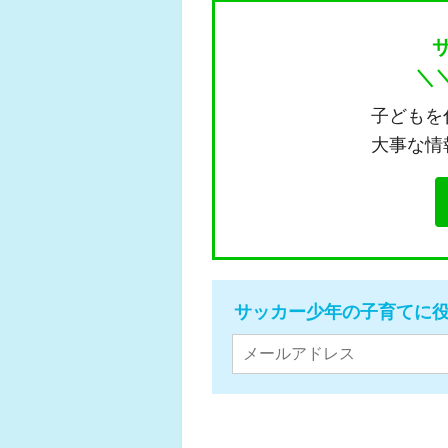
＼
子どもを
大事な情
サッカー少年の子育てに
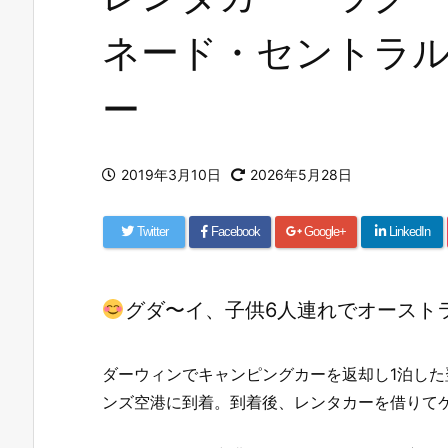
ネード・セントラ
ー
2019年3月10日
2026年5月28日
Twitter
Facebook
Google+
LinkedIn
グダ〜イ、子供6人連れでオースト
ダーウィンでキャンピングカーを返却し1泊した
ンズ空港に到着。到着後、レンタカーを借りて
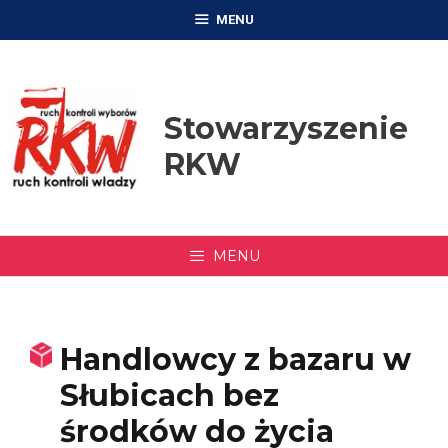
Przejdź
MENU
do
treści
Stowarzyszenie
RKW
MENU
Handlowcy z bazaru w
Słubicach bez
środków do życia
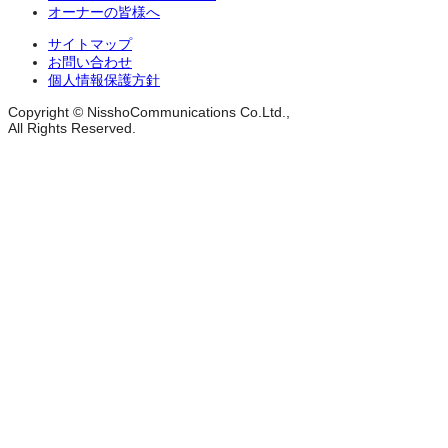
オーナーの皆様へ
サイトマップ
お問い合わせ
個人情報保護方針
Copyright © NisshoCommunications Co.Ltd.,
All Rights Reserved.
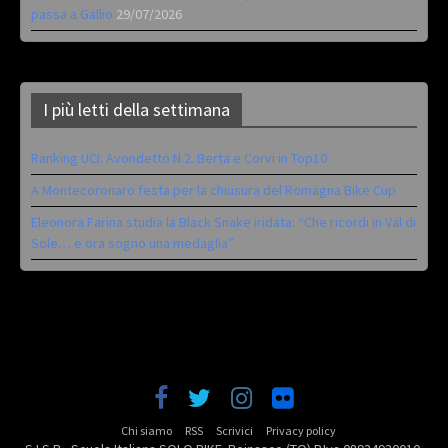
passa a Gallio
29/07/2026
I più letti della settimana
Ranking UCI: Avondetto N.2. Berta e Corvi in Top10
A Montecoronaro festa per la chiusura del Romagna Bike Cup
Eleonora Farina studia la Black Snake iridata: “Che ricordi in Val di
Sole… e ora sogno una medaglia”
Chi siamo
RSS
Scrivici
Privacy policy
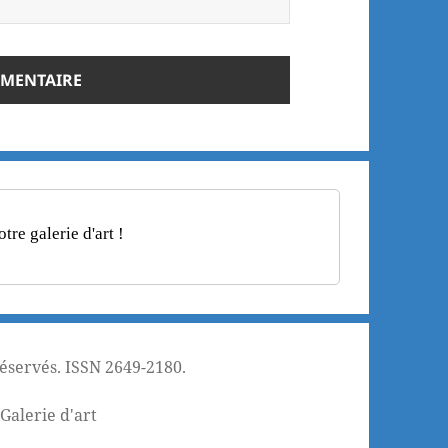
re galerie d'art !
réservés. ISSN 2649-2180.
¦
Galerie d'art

What is being asked: If an entry above holds a picture, omit the picture but retype everything else exactly.

Response to this exercise:
＼
子どもを
大事な情
サッカー少年の子育てに
ネード・セントラ
ー
2019年3月10日
2026年5月28日
Twitter
Facebook
Google+
LinkedIn
グダ〜イ、子供6人連れでオースト
ダーウィンでキャンピングカーを返却し1泊した
ンズ空港に到着。到着後、レンタカーを借りて
Przejdź
MENU
do
treści
Stowarzyszenie
RKW
MENU
Handlowcy z bazaru w
Słubicach bez
środków do życia
オーナーの皆様へ
サイトマップ
お問い合わせ
個人情報保護方針
Copyright © NisshoCommunications Co.Ltd.,
All Rights Reserved.
passa a Gallio
29/07/2026
I più letti della settimana
Ranking UCI: Avondetto N.2. Berta e Corvi in Top10
A Montecoronaro festa per la chiusura del Romagna Bike Cup
Eleonora Farina studia la Black Snake iridata: “Che ricordi in Val di
Sole… e ora sogno una medaglia”
Chi siamo
RSS
Scrivici
Privacy policy
re galerie d'art !
réservés. ISSN 2649-2180.
¦
Galerie d'art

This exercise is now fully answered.